Besonderes und Geschichte
Der Name Brasilianit verweist auf das Herkunftsland Brasilien, wo einige der schönsten Stücke gefunden wurden. Die Kombination aus seltenen, gut ausgebildeten Kristallen und attraktiver Farbe macht das Mineral für Mineraliensammler weltweit begehrenswert.
Einige davon finden sich auf Blättern von Muskovit mit ihrem starken silbrigen Glitzern, die in das Muttergestein eingewachsen sind. Die dunkelgrüngelben bis olivgrünen Kristalle messen manchmal bis zu 12 cm (4,7 in) in der Länge und 8 cm (3,1 in) in der Breite. In einer anderen Lagerstätte in Minas Gerais, in der Nähe von Mantena, wurden Kristalle von ähnlicher Form und Größe entdeckt, denen jedoch die Perfektion der Kristallform fehlt. Viele in Mineraliensammlungen gefundene Brasilianite stammen aus den Bergwerken Palermo und Charles Davis in Grafton County, New Hampshire.
Ähnliche Minerale
Zur Unterscheidung von Brasilianit sind andere gelb‑grüne Phosphate und Silikate zu beachten, z. B. Amblygonit oder bestimmte Varianten von Apatit. Bestimmung durch Kombination von Farbe, Kristallsystem, Dichte und optischen Messungen (Brechungsindex, Doppelbrechung) sowie gegebenenfalls Röntgenbeugung ist empfehlenswert.
Zusammenfassend ist Brasilianit ein attraktives, meist gelb-grün gefärbtes Phosphatmineral aus Pegmatiten mit ausgeprägter Kristallform, das vor allem als Sammler- und gelegentlich als Schmuckstein geschätzt wird. Seine empfindliche Spaltbarkeit und mittlere Härte sollten bei Bearbeitung und täglicher Nutzung stets berücksichtigt werden.

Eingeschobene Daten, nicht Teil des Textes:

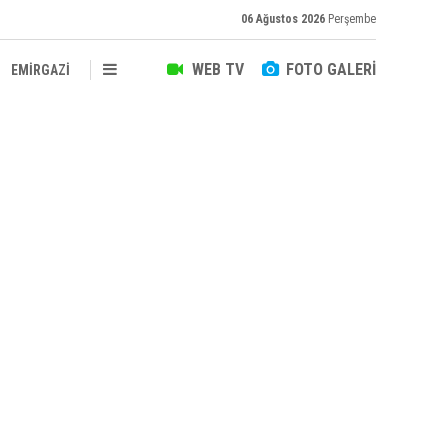
06 Ağustos 2026
Perşembe
WEB TV
FOTO GALERİ
EMİRGAZİ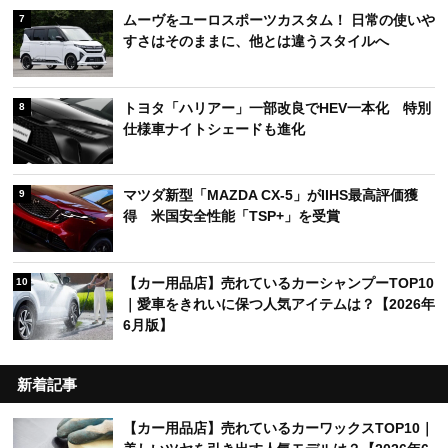
ムーヴをユーロスポーツカスタム！ 日常の使いや
7
すさはそのままに、他とは違うスタイルへ
トヨタ「ハリアー」一部改良でHEV一本化 特別
8
仕様車ナイトシェードも進化
マツダ新型「MAZDA CX-5」がIIHS最高評価獲
9
得 米国安全性能「TSP+」を受賞
【カー用品店】売れているカーシャンプーTOP10
10
｜愛車をきれいに保つ人気アイテムは？【2026年
6月版】
新着記事
【カー用品店】売れているカーワックスTOP10｜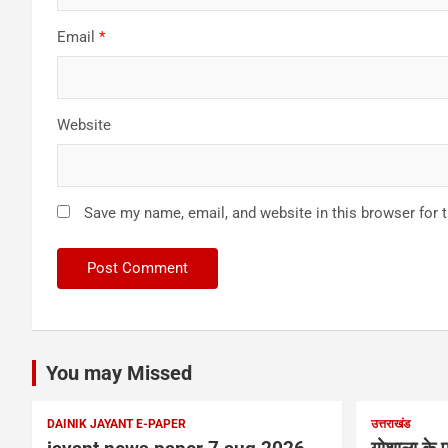
Email
*
Website
Save my name, email, and website in this browser for 
You may Missed
DAINIK JAYANT E-PAPER
उत्तराखंड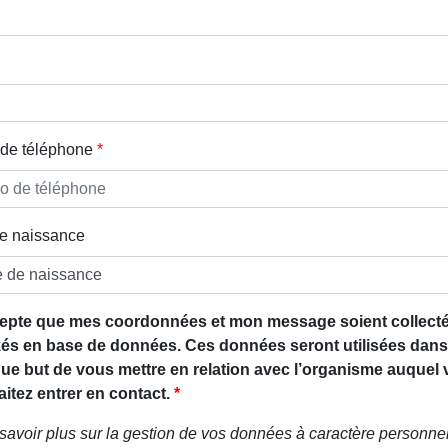
de téléphone
e naissance
epte que mes coordonnées et mon message soient collecté
és en base de données. Ces données seront utilisées dans
que but de vous mettre en relation avec l’organisme auquel
itez entrer en contact.
savoir plus sur la gestion de vos données à caractère personnel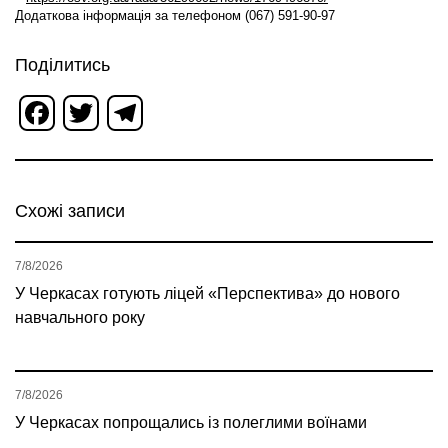
Додаткова інформація за телефоном (067) 591-90-97
Поділитись
Facebook
Twitter
Telegram
Схожі записи
7/8/2026
У Черкасах готують ліцей «Перспектива» до нового
навчального року
7/8/2026
У Черкасах попрощались із полеглими воїнами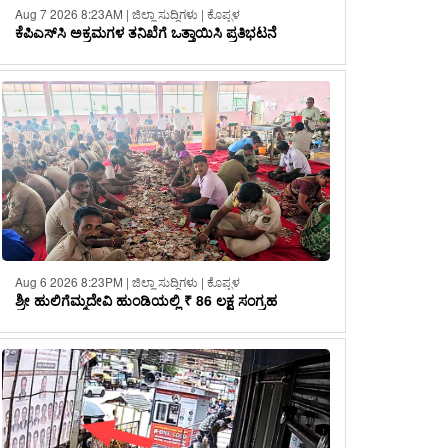
Aug 7 2026 8:23AM | ಜಿಲ್ಲಾ ಸುದ್ದಿಗಳು | ಕೊಪ್ಪಳ
ಕೆಪಿಎಸ್‌ಸಿ ಅಕ್ರಮಗಳ ತನಿಖೆಗೆ ಒತ್ತಾಯಿಸಿ ಪ್ರತಿಭಟನೆ
Aug 6 2026 8:23PM | ಜಿಲ್ಲಾ ಸುದ್ದಿಗಳು | ಕೊಪ್ಪಳ
ಶ್ರೀ ಹುಲಿಗೆಮ್ಮದೇವಿ ಹುಂಡಿಯಲ್ಲಿ ₹ 86 ಲಕ್ಷ ಸಂಗ್ರಹ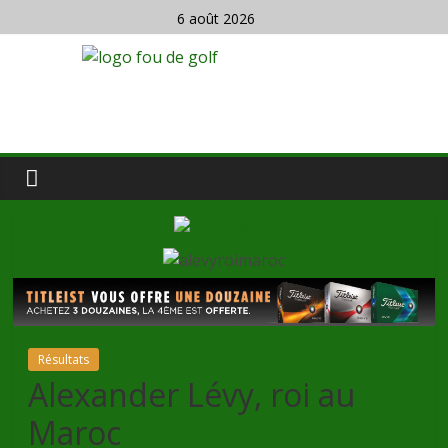
6 août 2026
Résultats
Alexander Lévy, roi au
Maroc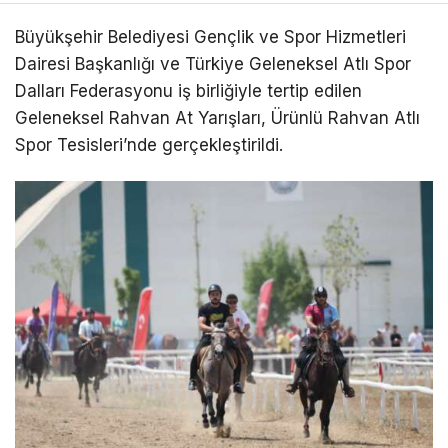
Büyükşehir Belediyesi Gençlik ve Spor Hizmetleri
Dairesi Başkanlığı ve Türkiye Geleneksel Atlı Spor
Dalları Federasyonu iş birliğiyle tertip edilen
Geleneksel Rahvan At Yarışları, Ürünlü Rahvan Atlı
Spor Tesisleri’nde gerçekleştirildi.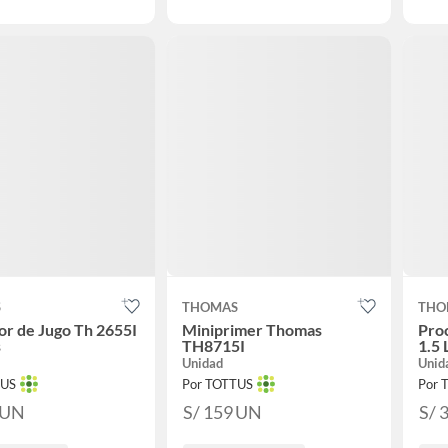
S
THOMAS
THO
or de Jugo Th 2655I
Miniprimer Thomas
Pro
s
TH8715I
1.5 
Unidad
Unid
TUS
Por TOTTUS
Por 
UN
S/ 159
UN
S/ 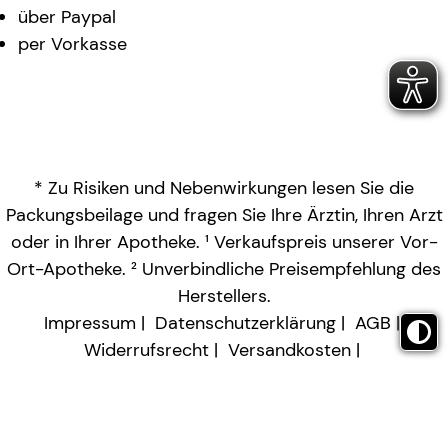
über Paypal
per Vorkasse
* Zu Risiken und Nebenwirkungen lesen Sie die
Packungsbeilage und fragen Sie Ihre Ärztin, Ihren Arzt
oder in Ihrer Apotheke. ¹ Verkaufspreis unserer Vor-
Ort-Apotheke. ² Unverbindliche Preisempfehlung des
Herstellers.
Impressum
Datenschutzerklärung
AGB
Widerrufsrecht
Versandkosten
Barrierefreiheitserklärung
Vertrag widerrufen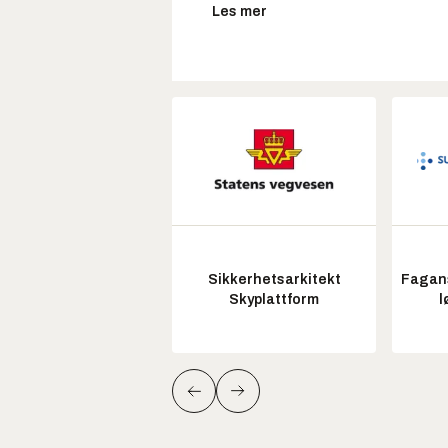
Les mer
Sikkerhetsarkitekt
Fagans
Skyplattform
l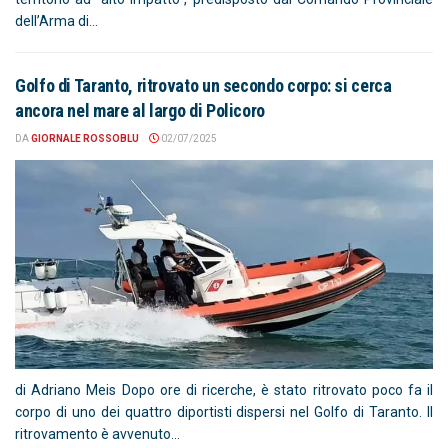
dell’Arma di...
Golfo di Taranto, ritrovato un secondo corpo: si cerca
ancora nel mare al largo di Policoro
DA
GIORNALE ROSSOBLU
02/07/2025
di Adriano Meis Dopo ore di ricerche, è stato ritrovato poco fa il
corpo di uno dei quattro diportisti dispersi nel Golfo di Taranto. Il
ritrovamento è avvenuto...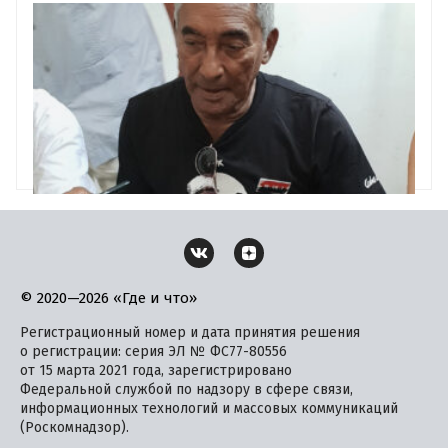
событие в истории всей Латинской Америки 18
сентября 1980 года.
© 2020—2026 «Где и что»
Регистрационный номер и дата принятия решения
о регистрации: серия ЭЛ № ФС77-80556
от 15 марта 2021 года, зарегистрировано
Федеральной службой по надзору в сфере связи,
информационных технологий и массовых коммуникаций
(Роскомнадзор).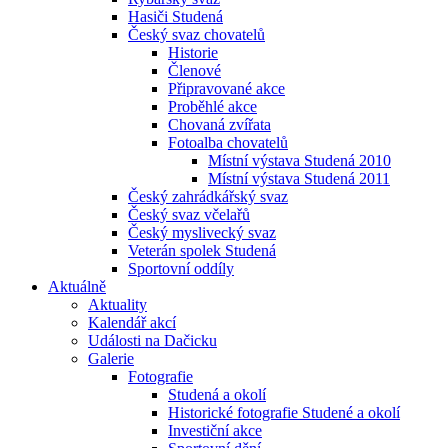
Hasiči Studená
Český svaz chovatelů
Historie
Členové
Připravované akce
Proběhlé akce
Chovaná zvířata
Fotoalba chovatelů
Místní výstava Studená 2010
Místní výstava Studená 2011
Český zahrádkářský svaz
Český svaz včelařů
Český myslivecký svaz
Veterán spolek Studená
Sportovní oddíly
Aktuálně
Aktuality
Kalendář akcí
Události na Dačicku
Galerie
Fotografie
Studená a okolí
Historické fotografie Studené a okolí
Investiční akce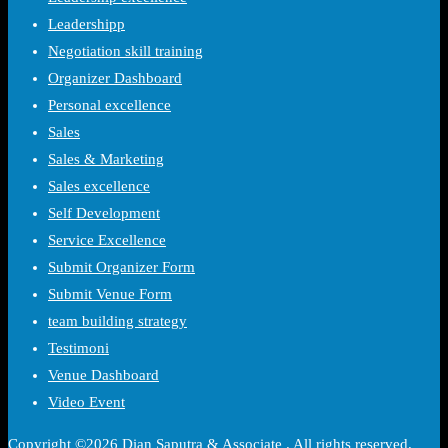
Leadershipp
Negotiation skill training
Organizer Dashboard
Personal excellence
Sales
Sales & Marketing
Sales excellence
Self Development
Service Excellence
Submit Organizer Form
Submit Venue Form
team building strategy
Testimoni
Venue Dashboard
Video Event
Copyright ©2026 Dian Saputra & Associate . All rights reserved.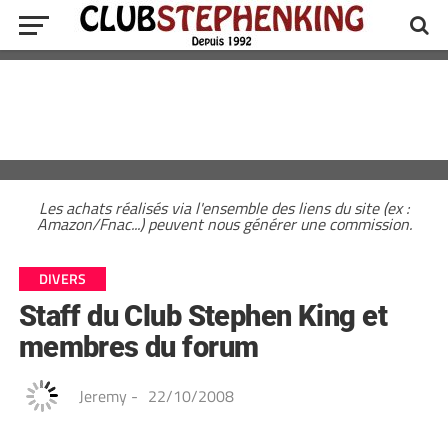
Les achats réalisés via l'ensemble des liens du site (ex :
Amazon/Fnac...) peuvent nous générer une commission.
DIVERS
Staff du Club Stephen King et
membres du forum
Jeremy
-
22/10/2008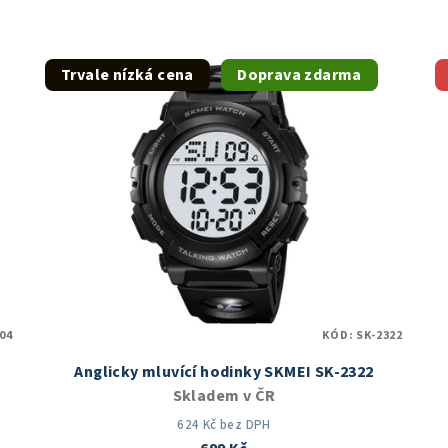
Trvale nízká cena
Doprava zdarma
04
KÓD:
SK-2322
Anglicky mluvící hodinky SKMEI SK-2322
Skladem v ČR
624 Kč bez DPH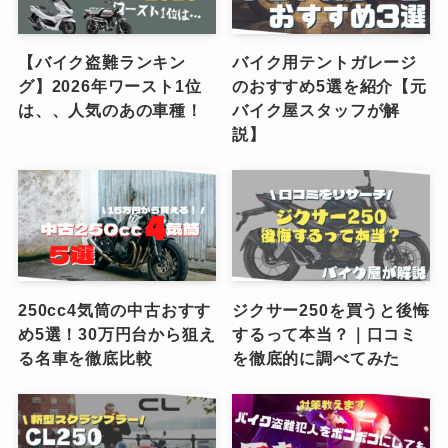
【バイク盗難ランキン
バイク用テントガレージ
グ】2026年ワースト1位
のおすすめ5選を紹介【元
は、、人気のあの車種！
バイク屋スタッフが解
説】
250cc4気筒の中古おすす
ジクサー250を買うと後悔
め5選！30万円台から狙え
するって本当？｜口コミ
る名車を徹底比較
を徹底的に調べてみた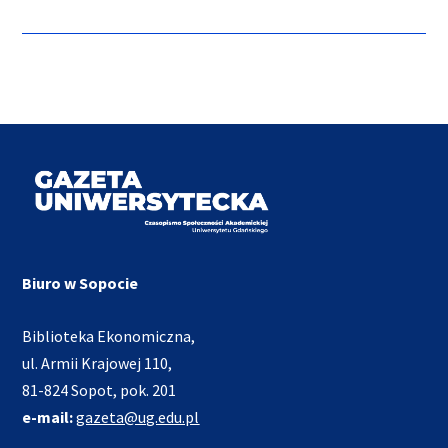
Biuro w Sopocie
Biblioteka Ekonomiczna,
ul. Armii Krajowej 110,
81-824 Sopot, pok. 201
e-mail:
gazeta@ug.edu.pl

Brasilianerin aus der Gemeinde Conselheiro Pena (MG)
Fragen und Antworten
F: Was ist Brasilianit?
A: Brasilianit ist ein typisch gelb-grünes Phosphatmineral, das am häufigsten in phosphatreichen Pegmatiten vorkommt.
F: Wo wurde Brasilianit zuerst gefunden?
A: Brazilianit wurde erstmals in Brasilien gefunden und nach diesem Land benannt.
F: In welcher Form kommt Brasilianit vor und wo kann er gefunden werden?
A: Brazilianit kommt in Form von perfekten Kristallen vor, die in Drusen gruppiert sind, typischerweise in phosphathaltigen Pegmatiten. Eine bemerkenswerte Lagerstätte befindet sich in der Umgebung von Conselheiro Pena, in Minas Gerais, Brasilien.
F: Welche Qualität haben Brasilianit-Kristalle?
A: Brazilianit-Kristalle sind oft von Edelsteinqualität.
F: Welche Größe haben Brasilianit-Kristalle?
A: Brazilianit-Kristalle können bis zu 12 cm lang und 8 cm breit sein.
F: Gibt es neben dem brasilianischen Vorkommen noch andere bemerkenswerte Vorkommen von Brasilianit?
A: Ja, Kristalle von ähnlicher Form und Größe wurden in einer Lagerstätte in der Nähe von Mantena in Minas Gerais, Brasilien, entdeckt, allerdings fehlt ihnen die Perfektion der Kristallform.
F: Woher stammen viele Brasilianite, die in Mineraliensammlungen zu finden sind?
A: Viele Brasilianite in Mineraliensammlungen stammen aus den Minen Palermo und Charles Davis in Grafton County, New Hampshire.